未来の世界では、警察みたいな国家権力が、タイムトラベルをすることは、全面的に禁止されているんだ。
それを認めると、権力の濫用につながる、ってことで…。
だからタイムトラベルは、旅行用に限定されているんだ。」
「そんな…。
じゃあ、どうすればいいの?このまま黙って見てるだけなんて…。」
「僕に、考えがある。」
そう言った直樹の顔からは、決意の表情を、読み取ることができる。
「考え、って…。」
「僕が、2108年4月1日未明に、行くんだ。
それで、未来の僕が殺されるのを、食い止める。
それなら個人の旅行の範囲内だから、認められるはずだ。あと、本当は未来の世界を勝手に変えることも禁止されているんだけど、今回は殺人を食い止めるためだから、大目に見てもらえるだろう。」
「…分かった。いい考えだね。
じゃあ、私もついてく!」
「えっ、美果も…来るの?
大丈夫?」
「大丈夫に決まってんじゃん!だって直樹の一大事だよ?私も、直樹に協力したい!
それに私、ちょっと考えがあるんだ。」
そう言って美果は、自分の考えを、直樹に話し始めた。そして美果たちは、美果にとっての現在にあたる次の日、直樹の家族が殺される直前の、2108年4月1日の世界に、タイムトラベルすることに決めた。
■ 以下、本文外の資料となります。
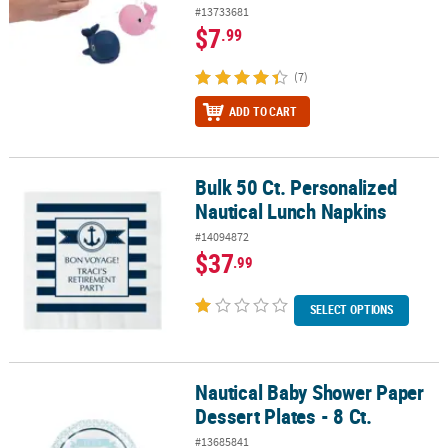
#13733681
$7
.99
(7)
ADD TO CART
Bulk 50 Ct. Personalized
Bulk 50 Ct. Personalized Nautical Lunch Napkins
Nautical Lunch Napkins
#14094872
$37
.99
SELECT OPTIONS
Nautical Baby Shower Paper
Nautical Baby Shower Paper Dessert Plates - 8 Ct.
Dessert Plates - 8 Ct.
#13685841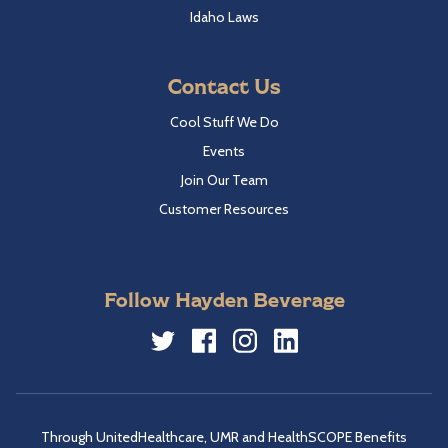
Idaho Laws
Contact Us
Cool Stuff We Do
Events
Join Our Team
Customer Resources
Follow Hayden Beverage
Twitter
Facebook
Instagram
LinkedIn
Through UnitedHealthcare, UMR and HealthSCOPE Benefits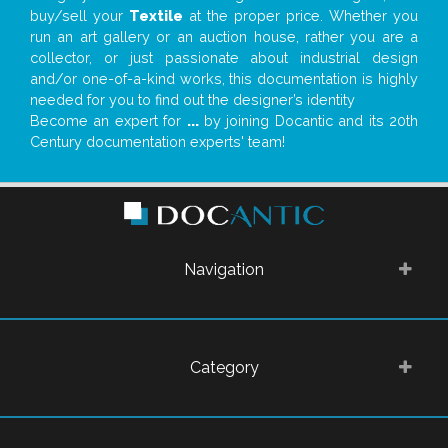
buy/sell your
Textile
at the proper price. Whether you
run an art gallery or an auction house, rather you are a
collector, or just passionate about industrial design
and/or one-of-a-kind works, this documentation is highly
needed for you to find out the designer’s identity
Become an expert for
...
by joining Docantic and its 20th
Century documentation experts' team!
Navigation
Category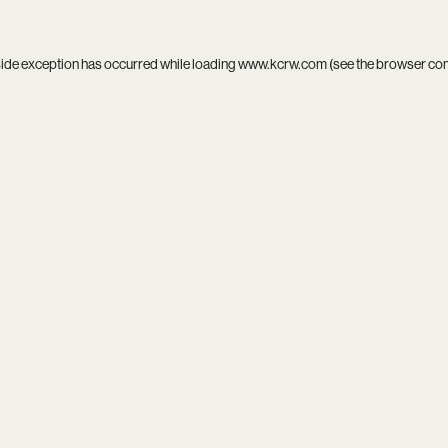
side exception has occurred while loading
www.kcrw.com
(see the
browser co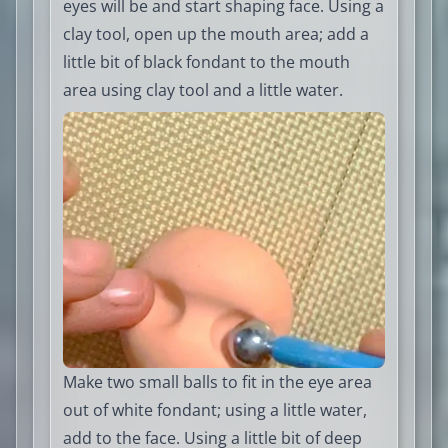
eyes will be and start shaping face. Using a
clay tool, open up the mouth area; add a
little bit of black fondant to the mouth
area using clay tool and a little water.
Make two small balls to fit in the eye area
out of white fondant; using a little water,
add to the face. Using a little bit of deep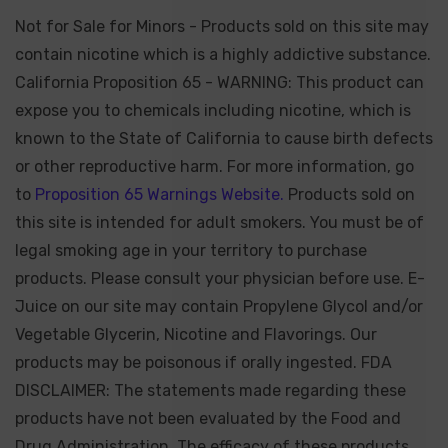
Not for Sale for Minors - Products sold on this site may
contain nicotine which is a highly addictive substance.
California Proposition 65 - WARNING: This product can
expose you to chemicals including nicotine, which is
known to the State of California to cause birth defects
or other reproductive harm. For more information, go
to
Proposition 65 Warnings Website.
Products sold on
this site is intended for adult smokers. You must be of
legal smoking age in your territory to purchase
products. Please consult your physician before use. E-
Juice on our site may contain Propylene Glycol and/or
Vegetable Glycerin, Nicotine and Flavorings. Our
products may be poisonous if orally ingested. FDA
DISCLAIMER: The statements made regarding these
products have not been evaluated by the Food and
Drug Administration. The efficacy of these products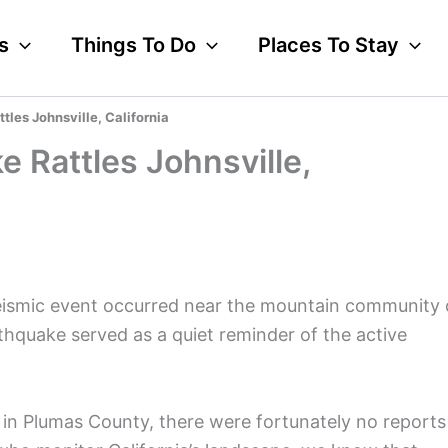
s
Things To Do
Places To Stay
tles Johnsville, California
 Rattles Johnsville,
eismic event occurred near the mountain community 
rthquake served as a quiet reminder of the active
 in Plumas County, there were fortunately no reports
2108年4月1日、未明。直樹と美果は、山北ニュータウンにある、直樹の実家に来ていた。
その日は春であったが、未明ということもあり寒く、直樹・美果の2人は、ダウンコートを着ていた。また、タイムトラベルの道中、
「そういえば、未来の世界って暖かいの?地球温暖化は、どうなってるの?」
と美果が訊くと、
「温暖化は、科学の進歩で、だいぶん改善されたんだ。だから気候は、美果の住んでいる世界と、おんなじだよ。」
と、直樹は答えた。
そして、直樹と美果は、直樹の実家の裏口の近くの物陰に身を伏せ、待機した。
「あ、こんな時に限って、裏口の鍵、かけ忘れてるな…。」
直樹はそう言い、少し呆れた。
「シッ。何か、音がするよ。誰かが来たみたい。」
美果は直樹にそう促した。そして…、
ある男が、気配を消すようにして、現れた。
美果たちは、(暗くてよく見えなかったが、)その男の持つ、何とも怪しい雰囲気を、感じとった。これが、噂の連続強盗殺人犯なのか…。美果と直樹はそう思い、男の様子を、窺った。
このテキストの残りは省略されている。